Israel “Cachao” Lopez, 89, the Cuban bass player credited with creating the mambo, has died at a Miami-area hospital.
Family spokesman Nelson Albareda said the bassist and composer known simply as Cachao (ka-CHAH-o) died early Saturday of complications resulting from kidney failure.
Cachao was, in his last years, the most important living figure in Cuban music, on or off the island. And according to Cuban-music historian Ned Sublette, he was “arguably the most important bassist in 20th-century popular music,” innovating not only Cuban music but also influencing the now familiar bass lines of American R&B, “which have become such a part of the environment that we don’t even think where they came from.”
Cachao and his brother Orestes are most widely known for their late-1930s invention of the mambo, a hot coda to the popular but stately danzon that allowed the dancers to break loose at the end of a piece. Typically modest, Cachao always said that it was bandleader Damaso Perez Prado who made the beat world famous in the ’50s.
Dr. Frank M. Berger, 94, who helped start the modern era of drug development with his invention of Miltown, the first mass-market psychiatric drug and a forerunner of medical and cultural phenomena like Valium and Prozac, died March 16 in his home in Manhattan.
The cause was cardiac arrest after a fall, said his wife, Alma Christine Spadi Berger.
Berger was working at the Yorkshire, England, laboratory of a British drug company, trying to find a preservative for penicillin, when he noticed that a chemical agent he was working with had a calming effect on laboratory animals.

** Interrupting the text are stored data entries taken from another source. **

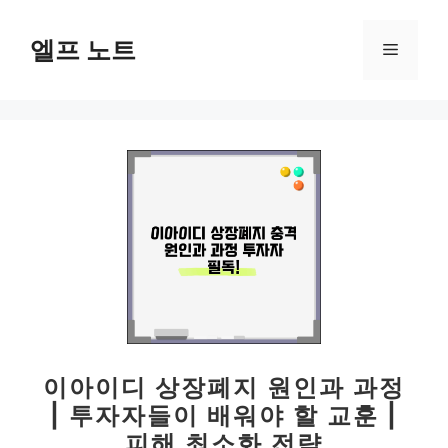
컨
텐
엘프 노트
메
츠
로
뉴
건
너
뛰
기
이아이디 상장폐지 원인과 과정
| 투자자들이 배워야 할 교훈 |
피해 최소화 전략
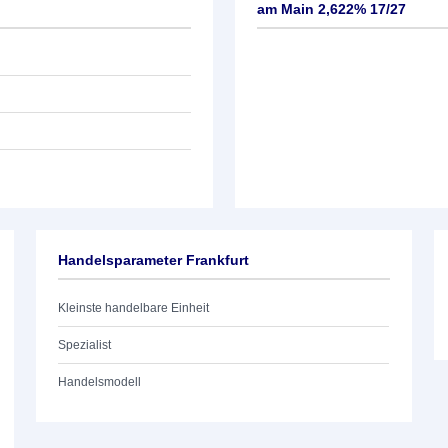
am Main 2,622% 17/27
Handelsparameter Frankfurt
Kleinste handelbare Einheit
Spezialist
Handelsmodell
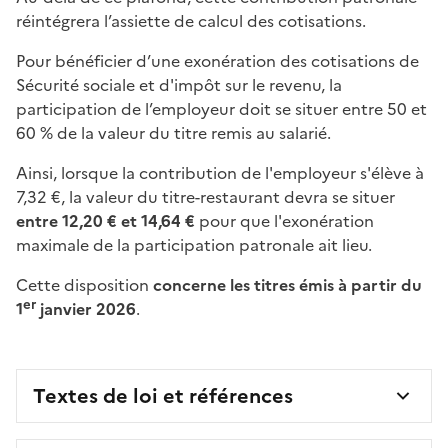
réintégrera l’assiette de calcul des cotisations.
Pour bénéficier d’une exonération des cotisations de
Sécurité sociale et d'impôt sur le revenu, la
participation de l’employeur doit se situer entre 50 et
60 % de la valeur du titre remis au salarié.
Ainsi, lorsque la contribution de l'employeur s'élève à
7,32 €, la valeur du titre-restaurant devra se situer
entre 12,20 € et 14,64 €
pour que l'exonération
maximale de la participation patronale ait lieu.
Cette disposition
concerne les titres émis à partir du
er
1
janvier 2026
.
Textes de loi et références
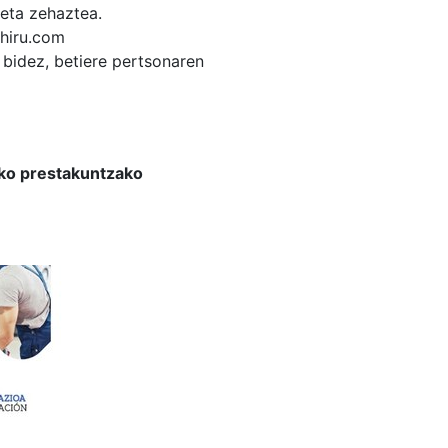
 eta zehaztea.
.hiru.com
bidez, betiere pertsonaren
eko prestakuntzako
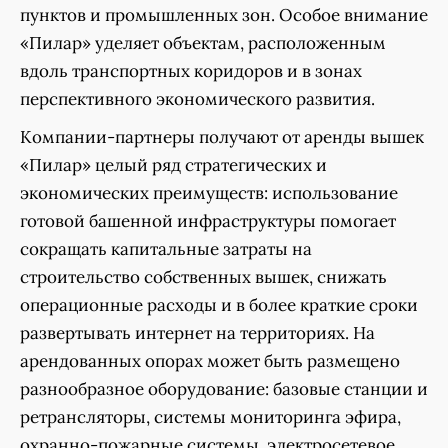
пунктов и промышленных зон. Особое внимание
«Пилар» уделяет объектам, расположенным
вдоль транспортных коридоров и в зонах
перспективного экономического развития.
Компании-партнеры получают от аренды вышек
«Пилар» целый ряд стратегических и
экономических преимуществ: использование
готовой башенной инфраструктуры помогает
сокращать капитальные затраты на
строительство собственных вышек, снижать
операционные расходы и в более краткие сроки
развертывать интернет на территориях. На
арендованных опорах может быть размещено
разнообразное оборудование: базовые станции и
ретрансляторы, системы мониторинга эфира,
охранно-пожарные системы, электросетевое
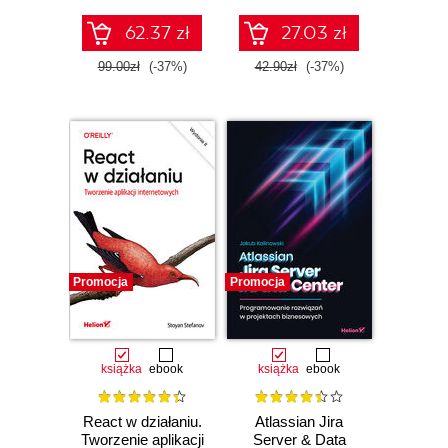
internetowych
62.37 zł
27.03 zł
99.00zł
(-37%)
42.90zł
(-37%)
Promocja
Promocja
książka
ebook
książka
ebook
React w działaniu.
Atlassian Jira
Tworzenie aplikacji
Server & Data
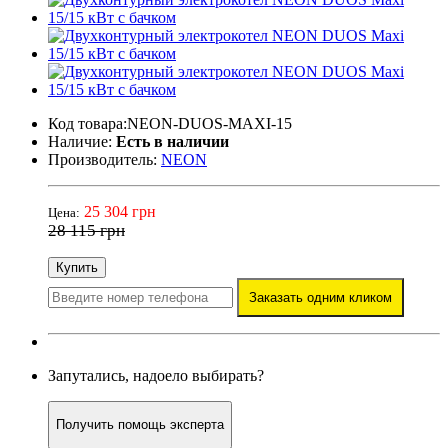
Код товара:NEON-DUOS-MAXI-15
Наличие:
Есть в наличии
Производитель:
NEON
25 304 грн
Цена:
28 115 грн
Купить
Заказать одним кликом
Запутались, надоело выбирать?
Получить помощь эксперта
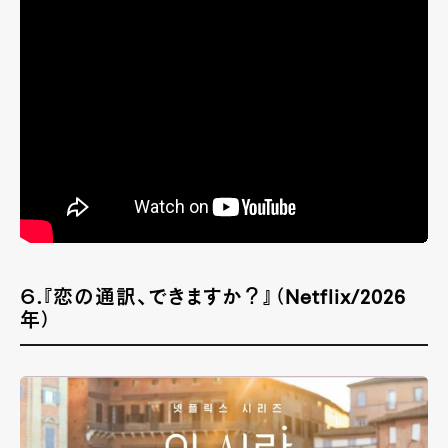
６.『恋の通訳、できますか？』（Netflix/2026
年）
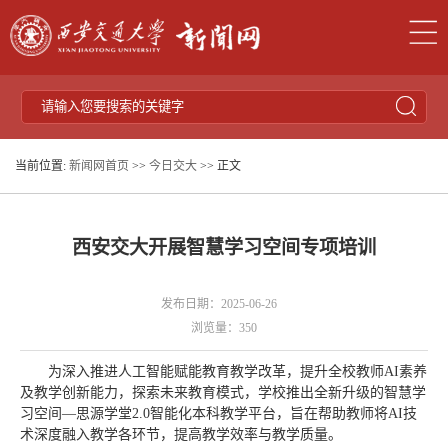
当前位置:
新闻网首页
>>
今日交大
>> 正文
西安交大开展智慧学习空间专项培训
发布日期：2025-06-26
浏览量：
350
为深入推进人工智能赋能教育教学改革，提升全校教师AI素养
及教学创新能力，探索未来教育模式，学校推出全新升级的智慧学
习空间—思源学堂2.0智能化本科教学平台，旨在帮助教师将AI技
术深度融入教学各环节，提高教学效率与教学质量。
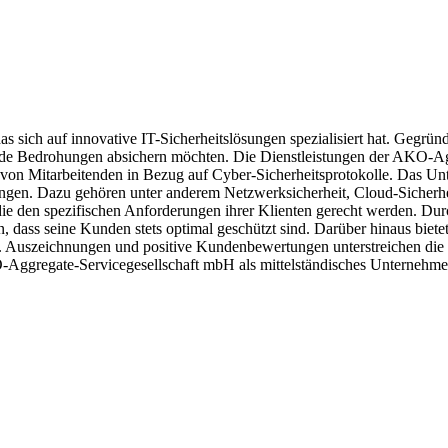
ich auf innovative IT-Sicherheitslösungen spezialisiert hat. Gegründet
mende Bedrohungen absichern möchten. Die Dienstleistungen der AKO-A
n Mitarbeitenden in Bezug auf Cyber-Sicherheitsprotokolle. Das Unte
nbringen. Dazu gehören unter anderem Netzwerksicherheit, Cloud-Siche
ie den spezifischen Anforderungen ihrer Klienten gerecht werden. Dur
ass seine Kunden stets optimal geschützt sind. Darüber hinaus bietet
n. Auszeichnungen und positive Kundenbewertungen unterstreichen die 
ggregate-Servicegesellschaft mbH als mittelständisches Unternehmen e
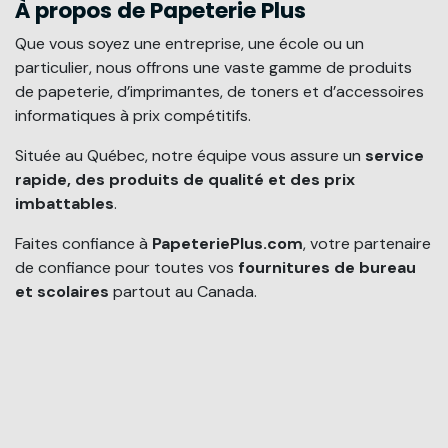
À propos de Papeterie Plus
Que vous soyez une entreprise, une école ou un
particulier, nous offrons une vaste gamme de produits
de papeterie, d’imprimantes, de toners et d’accessoires
informatiques à prix compétitifs.
Située au Québec, notre équipe vous assure un
service
rapide, des produits de qualité et des prix
imbattables
.
Faites confiance à
PapeteriePlus.com
, votre partenaire
de confiance pour toutes vos
fournitures de bureau
et scolaires
partout au Canada.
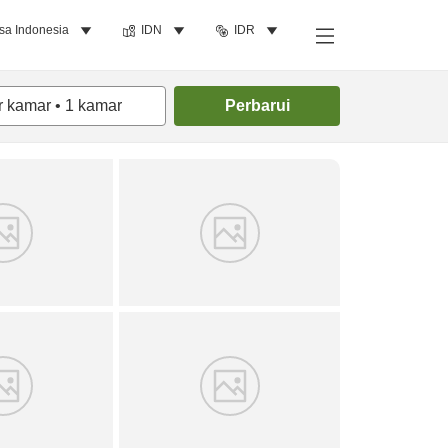
sa Indonesia
IDN
IDR
Cari kamar
r kamar
•
1
kamar
Perbarui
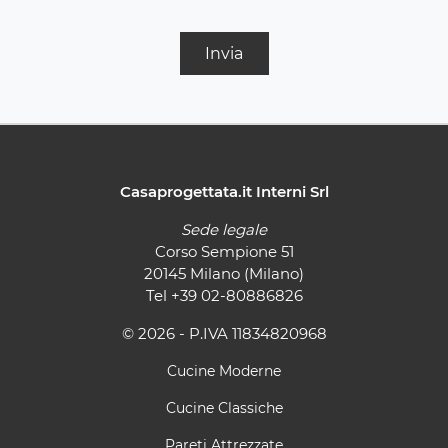
Invia
Casaprogettata.it Interni Srl
Sede legale
Corso Sempione 51
20145 Milano (Milano)
Tel
+39 02-80886826
© 2026 - P.IVA 11834820968
Cucine Moderne
Cucine Classiche
Pareti Attrezzate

After moving to an American firm in New Jersey, Berger and a chemist, Bernard Ludwig, synthesized a related tranquilizing compound, called meprobamate, and in May 1955 introduced the drug under the trade name Miltown, after a hamlet near their laboratory. Sales exploded.
It became clear in the late 1950s that Miltown was habit-forming for some people, and sales began to fall off. (It was never withdrawn from the market and is now rarely prescribed.) But by then, the era of big-time psychopharmacology was underway, and similar drugs, like Librium, soon would capture the public imagination.